Si ces emplois de pingouins étaient si reluisants, on se demande pourquoi ST et ses congénères seraient constamment en train de recruter de nouveaux élus par annonces dans Le Petit Bulletin et dans Le Daubé. Mais l’importance du « turn over », surtout en période de chômage de masse, dénonce la noire réalité des salles « blanches ».


« Emploi : de la merde noire à la salle blanche. » (sic)
Tel est le titre d’un article du Daubé paru le 17 juin 2008 sur Grenews.com, son site à destination de la jeunesse. Il présente la « plateforme microtechnologie et électronique » du Greta de Grenoble, dispositif de formation aux travaux en salle blanche. Financé par les Assedic des Alpes, le Conseil Régional et les boîtes partenaires (ST, Soitec, Sofradir, Thalès, Trixell…), il permet à ces dernières de combler leur besoins de main d’œuvre à moindre coût.
Pour Agnès Gosa, auteur de l’article, tout le monde est content : « Heureux, se dit Sofradir de récupérer des gens bien formés, capables d’évoluer rapidement. Heureux, se déclarent les stagiaires qui ont retrouvé pour beaucoup l’estime d’eux-mêmes et un salaire après 5 mois de formation. Heureux, les pouvoirs publics qui ne dépensent pas en vain l’argent du contribuable et/ou du cotisant. »
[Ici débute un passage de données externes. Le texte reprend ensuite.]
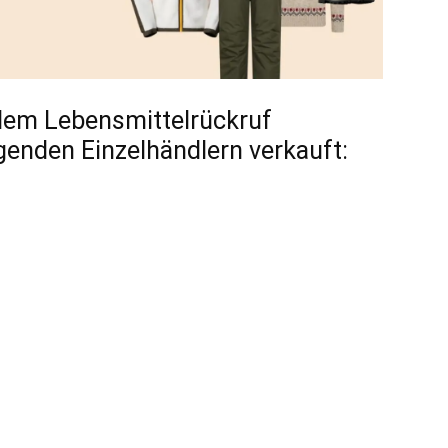
dem Lebensmittelrückruf
lgenden Einzelhändlern verkauft:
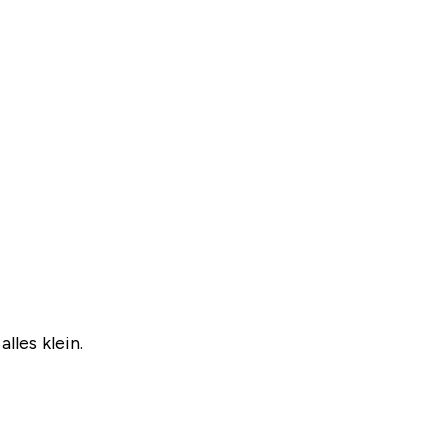
lles klein.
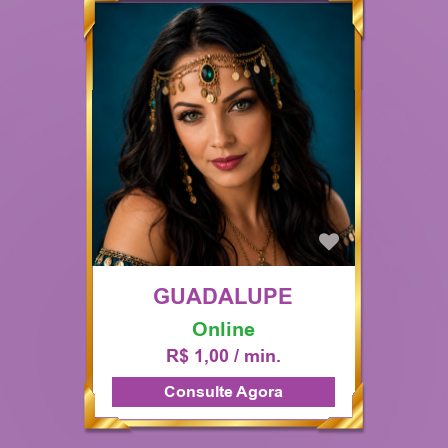
GUADALUPE
CIGANA
Online
R$ 1,00 / min.
Consulte Agora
Passons sur l’argent du contribuable qui n’en finit pas d’être dépensé pour la microélectronique, 500 à 600 millions d’euros d’argent public étant prévus pour le lancement du projet « Crolles 3 - Nano 2012 », nouvelle alliance entre ST, IBM et le CEA-Grenoble.
Dans ses rêves sans doute, Agnès « scrap » Gosa ne s’imagine pas dans la peau d’une simple pisse-copie du Daubé. Elle choisit ses sujets, elle enquête, on ne la censure pas. Dans la réalité, l’article qu‘elle commet relève du publi-reportage au service de gros annonceurs du Daubé. A-t-elle pris la peine de rencontrer ces « heureux » employés des salles blanches ?
En voici toujours un, qui autour d’une bière m’a confié ce qu’on ne lit jamais dans les colonnes du Daubé. Philippe a travaillé à ST en tant qu’ « opérateur en salle blanche » sur le site de Crolles 1. Comme beaucoup d’autres étudiants grenoblois, il a été embauché l’été pendant 3 mois en CDD, deux années de suite.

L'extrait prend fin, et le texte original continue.